Member of the Missouri House of Representatives from the 135th district
- In office January 9, 1991 – January 8, 1997
- Preceded by: Jean Dixon
- Succeeded by: Roy Holand

Personal details
- Born: October 13, 1943 (age 82) Tulsa, Oklahoma
- Party: Republican
- Spouse: Jarret Murray

= Connie Wible Murray =

American politician

Connie Wible Murray (born October 13, 1943) is an American politician.

== Education ==
In 1965, Murray received a Certificate of Oral Hygiene from Temple University. In 1975, Murray earned a BA degree in English literature from Loyola College.
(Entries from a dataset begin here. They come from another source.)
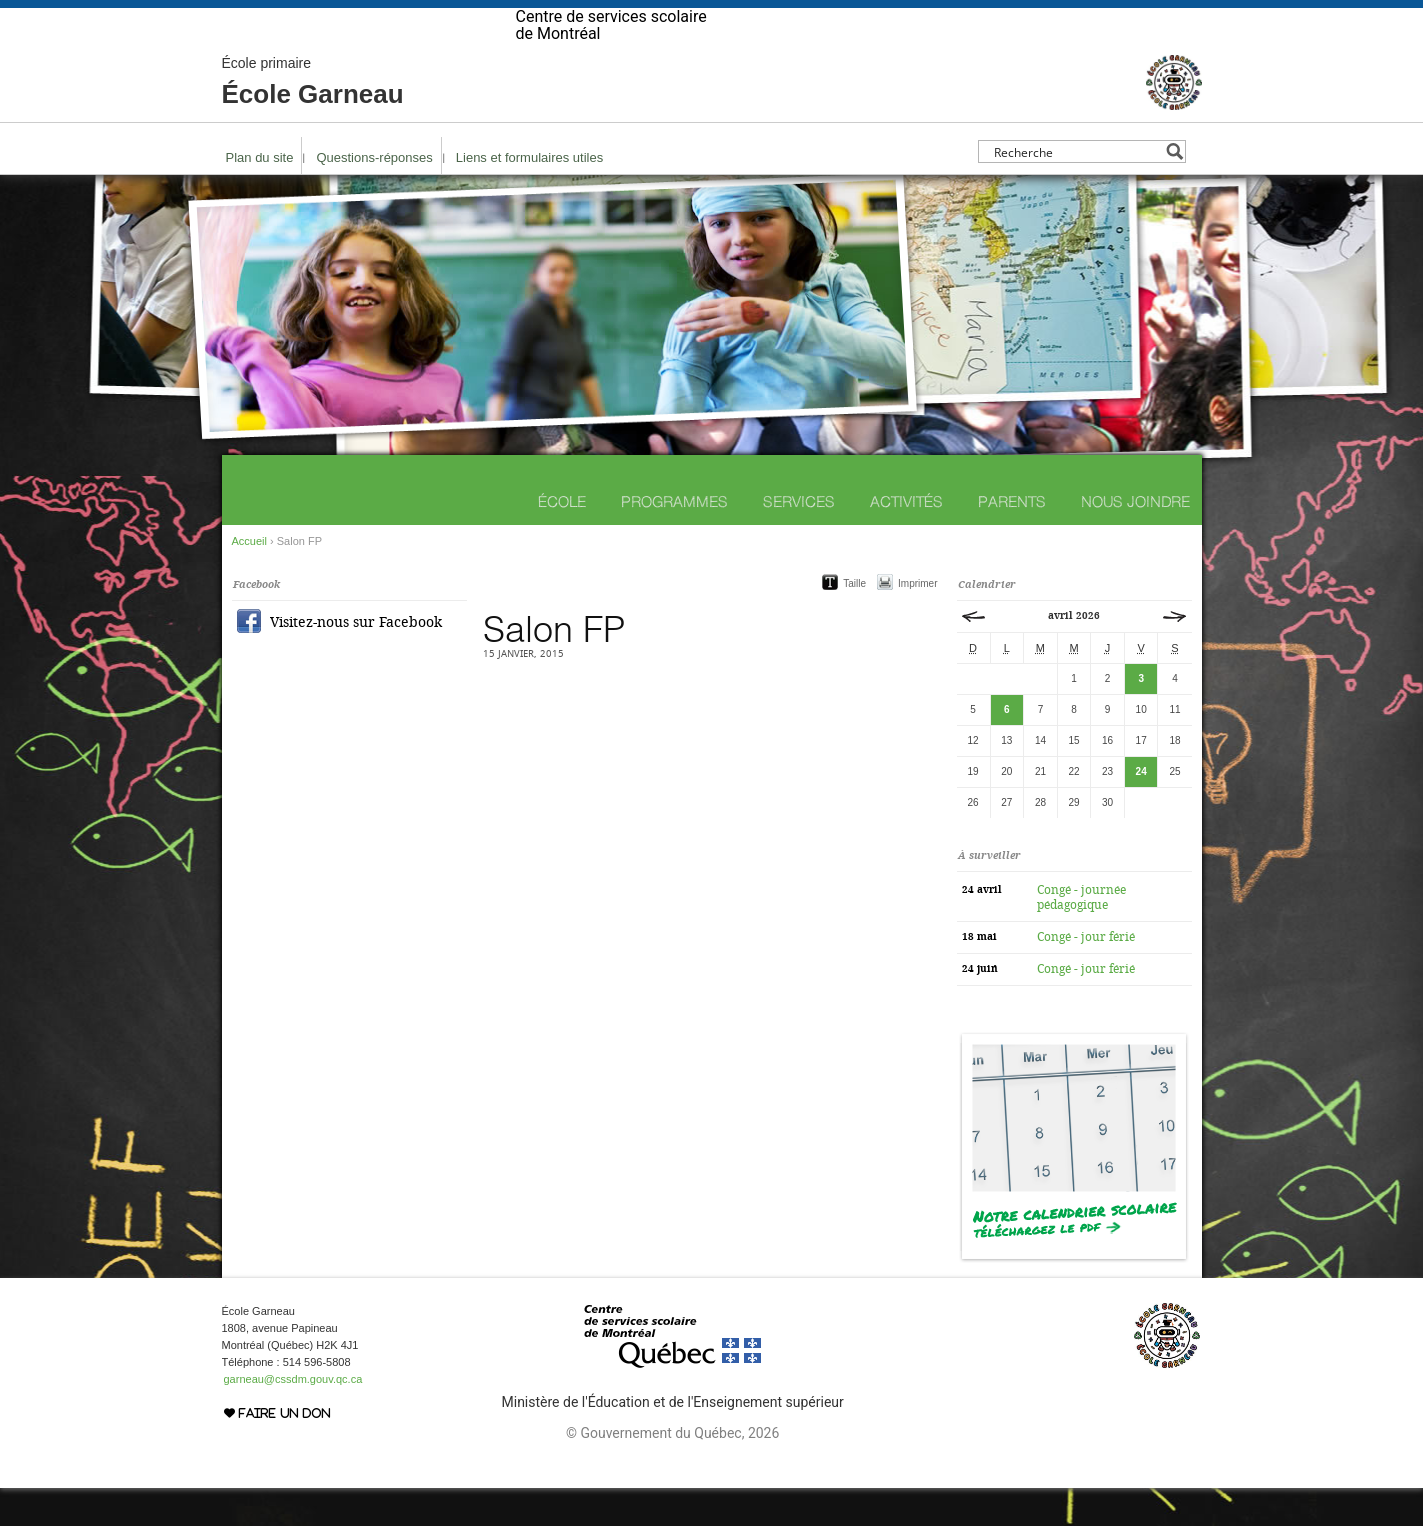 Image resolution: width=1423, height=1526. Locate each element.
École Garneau (313, 120)
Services (799, 539)
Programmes (674, 539)
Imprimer (917, 621)
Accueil (249, 579)
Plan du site (260, 195)
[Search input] (1076, 189)
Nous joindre (1135, 539)
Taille (854, 621)
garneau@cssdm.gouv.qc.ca (293, 1417)
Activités (906, 539)
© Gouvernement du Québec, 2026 (672, 1471)
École (562, 539)
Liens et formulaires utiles (529, 195)
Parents (1012, 539)
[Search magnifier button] (1174, 189)
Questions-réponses (374, 195)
In 1980, Murray earned a Jurius Doctorate degree from the University of Maryland School of Law.

== Career ==
Murray served in the Missouri House of Representatives from the 135th district from 1991 to 1997.

== Awards ==
- 1992 Administration of Justice Award.
- 1994 Judicial Conference Legislative Award.

== Personal life ==
On May 4, 1995, Murray married Jarret Holland Murray, an insurance businessman, at the House chambers in Jefferson City, Missouri. Murray's ceremony was conducted by Missouri Supreme Court Chief Justice Ann K. Covington.
In the 1990s, Murray resided in Springfield, Missouri.